Why did the women pursue crime fighting? “I asked every woman I talked to why they did it when no one wanted them to, and every single one of them said they did it because someone told them they shouldn’t,” Slaughter says.
A similar instinct may have inspired the author’s interest in space flight. How in the world did she wind up on the vomit comet?
“I was talking to the people at Virgin Galactic about doing the space flight, but my dad said I would have to let a hundred people go up before I go up,” she chuckles. “But one of the things they sponsored was letting us go on the vomit comet. It was really wonderful!
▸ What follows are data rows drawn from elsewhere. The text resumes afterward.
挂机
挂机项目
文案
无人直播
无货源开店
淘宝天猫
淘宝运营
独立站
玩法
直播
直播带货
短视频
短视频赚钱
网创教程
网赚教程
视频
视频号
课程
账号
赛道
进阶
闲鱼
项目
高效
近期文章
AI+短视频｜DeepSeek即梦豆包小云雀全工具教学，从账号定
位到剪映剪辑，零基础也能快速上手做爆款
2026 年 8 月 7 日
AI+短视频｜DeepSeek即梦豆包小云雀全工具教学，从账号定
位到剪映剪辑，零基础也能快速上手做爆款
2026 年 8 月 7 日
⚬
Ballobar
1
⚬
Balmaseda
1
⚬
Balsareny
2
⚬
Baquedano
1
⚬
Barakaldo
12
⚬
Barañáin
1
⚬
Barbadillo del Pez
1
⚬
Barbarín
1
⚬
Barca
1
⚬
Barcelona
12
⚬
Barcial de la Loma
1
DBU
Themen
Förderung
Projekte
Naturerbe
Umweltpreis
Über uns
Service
If you plan to do it, do it with somebody you know or make friends with somebody, because you can do stuff together in weightlessness, roll people in circles and all that. I had a really great time.”
Slaughter hopes to not only go up in space, but back to the future as well with sequels to Cop Town.
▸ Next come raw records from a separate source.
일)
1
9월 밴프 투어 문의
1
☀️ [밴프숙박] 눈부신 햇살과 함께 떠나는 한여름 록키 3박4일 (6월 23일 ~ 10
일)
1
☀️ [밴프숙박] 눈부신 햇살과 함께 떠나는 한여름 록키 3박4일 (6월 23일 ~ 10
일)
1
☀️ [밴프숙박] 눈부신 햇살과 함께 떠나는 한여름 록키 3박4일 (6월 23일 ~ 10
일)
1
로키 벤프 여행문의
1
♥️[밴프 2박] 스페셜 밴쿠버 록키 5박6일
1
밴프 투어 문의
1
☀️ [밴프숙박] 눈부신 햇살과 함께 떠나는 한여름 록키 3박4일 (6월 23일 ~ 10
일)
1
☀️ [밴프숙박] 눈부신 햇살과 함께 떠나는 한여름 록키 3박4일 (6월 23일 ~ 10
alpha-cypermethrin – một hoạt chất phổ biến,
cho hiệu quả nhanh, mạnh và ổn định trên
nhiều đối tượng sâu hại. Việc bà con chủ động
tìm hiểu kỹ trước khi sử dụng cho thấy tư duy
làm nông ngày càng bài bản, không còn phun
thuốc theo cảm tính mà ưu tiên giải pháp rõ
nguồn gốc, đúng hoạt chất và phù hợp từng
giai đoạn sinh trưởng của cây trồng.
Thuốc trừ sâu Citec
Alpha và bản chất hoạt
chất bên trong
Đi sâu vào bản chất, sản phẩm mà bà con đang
“Maybe every two or three [series] books, I could do one of these, and maybe take Kate and Maggie into the Atlanta child murders in the late ’70s,” she says. “A lot of women worked on the Atlanta child murders. Although they were still plainclothes officers at that point and weren’t really called detectives, they were given what were called ‘vagina crimes,’ so if it came into or went out of a vagina, a woman was the investigator.” After a series of child murders terrified the city, “Women were the ones who started to put the pieces together, and then, of course, the men said, ‘Oh, we need to take this over because it’s a serial killer.’”
Would she one day take the leap into that final frontier, science fiction?
“Oh yeah, absolutely,” she readily admits. “The Centers for Disease Control are right up the street from me, and my neighbors are doctors there, so I’d like to do something, maybe about a virus and some horrible mishap happens. I’d love to do that.”